**EXERCISE DESCRIPTION**. Only the lines holding "защитния" are wanted here; copy each from the listing.
Top of SUPPLIED RECORDS
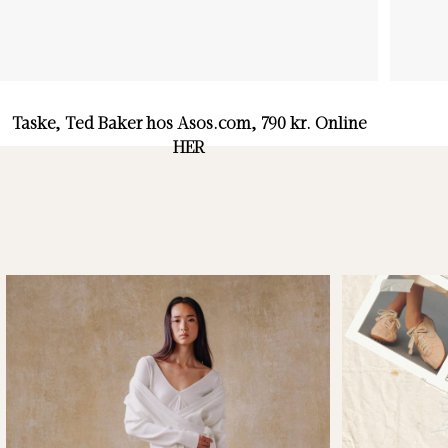
Taske, Ted Baker hos Asos.com, 790 kr. Online
HER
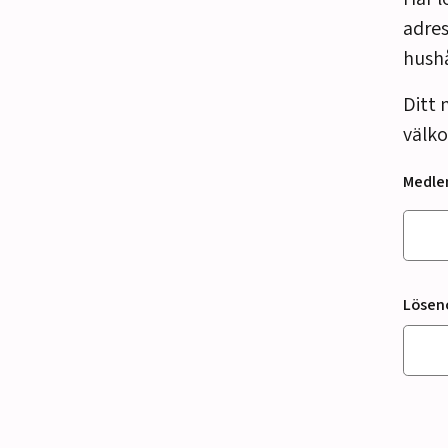
adres
hush
Ditt 
välko
Medl
Lösen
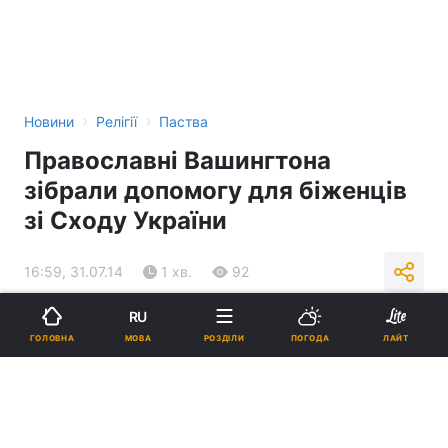
›
›
Новини
Релігії
Паства
Православні Вашингтона
зібрали допомогу для біженців
зі Сходу України
16:59, 31.07.14
1 хв.
92
RU
Підпишіться на нас в Google
МОВА
ГОЛОВНА
РОЗДІЛИ
ПОГОДА
ЛАЙТ
Реклама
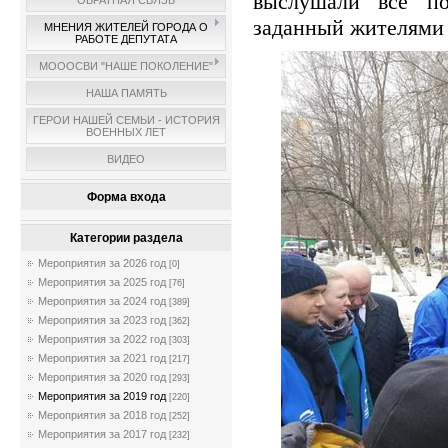
выслушали все по
ОБРАТНАЯ СВЯЗЬ
заданный жителями 
МНЕНИЯ ЖИТЕЛЕЙ ГОРОДА О
РАБОТЕ ДЕПУТАТА
МОООСВИ "НАШЕ ПОКОЛЕНИЕ"
НАША ПАМЯТЬ
ГЕРОИ НАШЕЙ СЕМЬИ - ИСТОРИЯ
ВОЕННЫХ ЛЕТ
ВИДЕО
Форма входа
Категории раздела
Мероприятия за 2026 год
[0]
Мероприятия за 2025 год
[76]
Мероприятия за 2024 год
[389]
Мероприятия за 2023 год
[362]
Мероприятия за 2022 год
[303]
Мероприятия за 2021 год
[217]
Мероприятия за 2020 год
[293]
Мероприятия за 2019 год
[220]
Мероприятия за 2018 год
[252]
Мероприятия за 2017 год
[232]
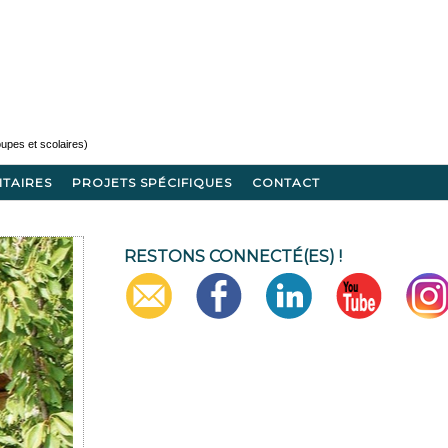
ITAIRES
PROJETS SPÉCIFIQUES
CONTACT
RESTONS CONNECTÉ(ES) !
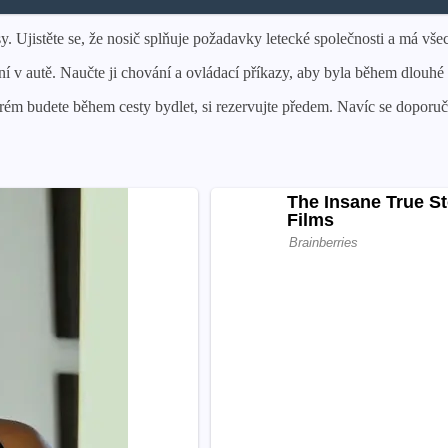
. Ujistěte se, že nosič splňuje požadavky letecké společnosti a má všec
í v autě. Naučte ji chování a ovládací příkazy, aby byla během dlouhé 
ém budete během cesty bydlet, si rezervujte předem. Navíc se doporučuj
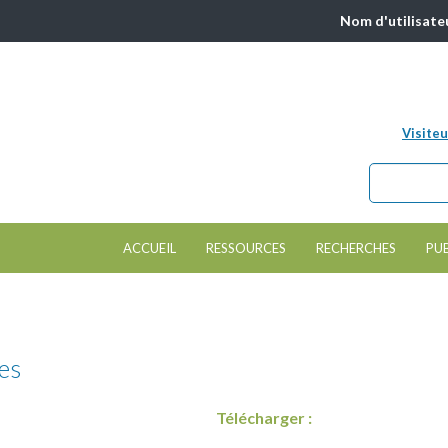
Nom d'utilisate
Visiteu
Chercher da
Formulair
ACCUEIL
RESSOURCES
RECHERCHES
PU
es
Télécharger :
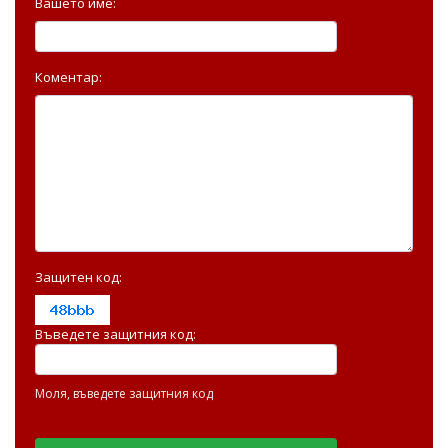
Вашето име:
Коментар:
Защитен код:
Въведете защитния код:
Моля, въведете защитния код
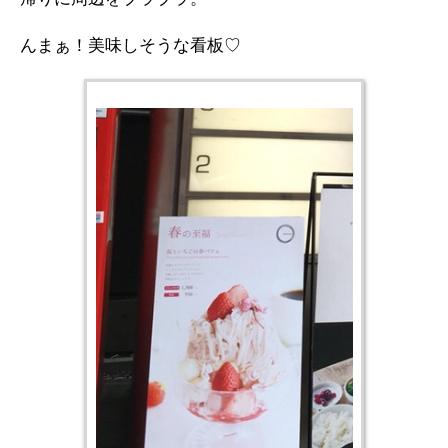
んまぁ！美味しそうな看板♡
Bottom of SUPPLIED RECORDS
**ANSWER FOR THIS EXERCISE**.
Въведете защитния код:
Моля, въведете защитния код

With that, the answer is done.